* [TASK OBJECTIVE]: What do the lines say from the start of the entries through the one containing "Skip to main content"? Repeat them exactly.

* [DATA SHOWN]:

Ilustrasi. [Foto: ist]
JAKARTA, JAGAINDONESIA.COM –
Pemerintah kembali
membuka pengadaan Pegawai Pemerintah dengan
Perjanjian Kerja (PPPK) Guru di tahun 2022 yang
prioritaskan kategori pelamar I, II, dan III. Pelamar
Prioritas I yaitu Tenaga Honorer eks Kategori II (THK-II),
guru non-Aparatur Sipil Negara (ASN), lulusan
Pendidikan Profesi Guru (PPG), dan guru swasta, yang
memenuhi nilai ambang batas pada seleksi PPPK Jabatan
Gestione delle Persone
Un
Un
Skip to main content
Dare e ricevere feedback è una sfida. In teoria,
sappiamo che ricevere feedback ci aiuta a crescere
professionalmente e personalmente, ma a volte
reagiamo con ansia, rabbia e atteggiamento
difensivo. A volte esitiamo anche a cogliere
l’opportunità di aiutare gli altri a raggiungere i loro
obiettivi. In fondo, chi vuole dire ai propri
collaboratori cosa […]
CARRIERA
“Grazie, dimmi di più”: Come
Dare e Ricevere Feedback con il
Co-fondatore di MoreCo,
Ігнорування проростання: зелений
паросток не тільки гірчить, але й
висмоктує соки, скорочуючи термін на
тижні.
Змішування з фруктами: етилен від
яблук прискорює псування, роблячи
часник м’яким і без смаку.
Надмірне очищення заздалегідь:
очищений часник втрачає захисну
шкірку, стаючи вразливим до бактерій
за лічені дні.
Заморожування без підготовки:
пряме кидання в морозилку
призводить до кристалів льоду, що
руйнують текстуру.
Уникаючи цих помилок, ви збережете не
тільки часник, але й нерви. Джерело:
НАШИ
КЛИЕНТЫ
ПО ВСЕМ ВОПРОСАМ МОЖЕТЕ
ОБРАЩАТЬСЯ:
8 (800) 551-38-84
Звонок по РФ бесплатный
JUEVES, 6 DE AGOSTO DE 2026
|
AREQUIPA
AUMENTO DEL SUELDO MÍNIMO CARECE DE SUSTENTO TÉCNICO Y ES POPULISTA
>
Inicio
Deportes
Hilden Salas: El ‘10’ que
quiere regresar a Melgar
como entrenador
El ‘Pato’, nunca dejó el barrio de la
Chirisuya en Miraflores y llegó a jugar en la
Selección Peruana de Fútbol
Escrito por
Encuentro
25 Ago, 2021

* [RESPONSE FOR THIS EXERCISE]:
Ilustrasi. [Foto: ist]
JAKARTA, JAGAINDONESIA.COM –
Pemerintah kembali
membuka pengadaan Pegawai Pemerintah dengan
Perjanjian Kerja (PPPK) Guru di tahun 2022 yang
prioritaskan kategori pelamar I, II, dan III. Pelamar
Prioritas I yaitu Tenaga Honorer eks Kategori II (THK-II),
guru non-Aparatur Sipil Negara (ASN), lulusan
Pendidikan Profesi Guru (PPG), dan guru swasta, yang
memenuhi nilai ambang batas pada seleksi PPPK Jabatan
Gestione delle Persone
Un
Un
Skip to main content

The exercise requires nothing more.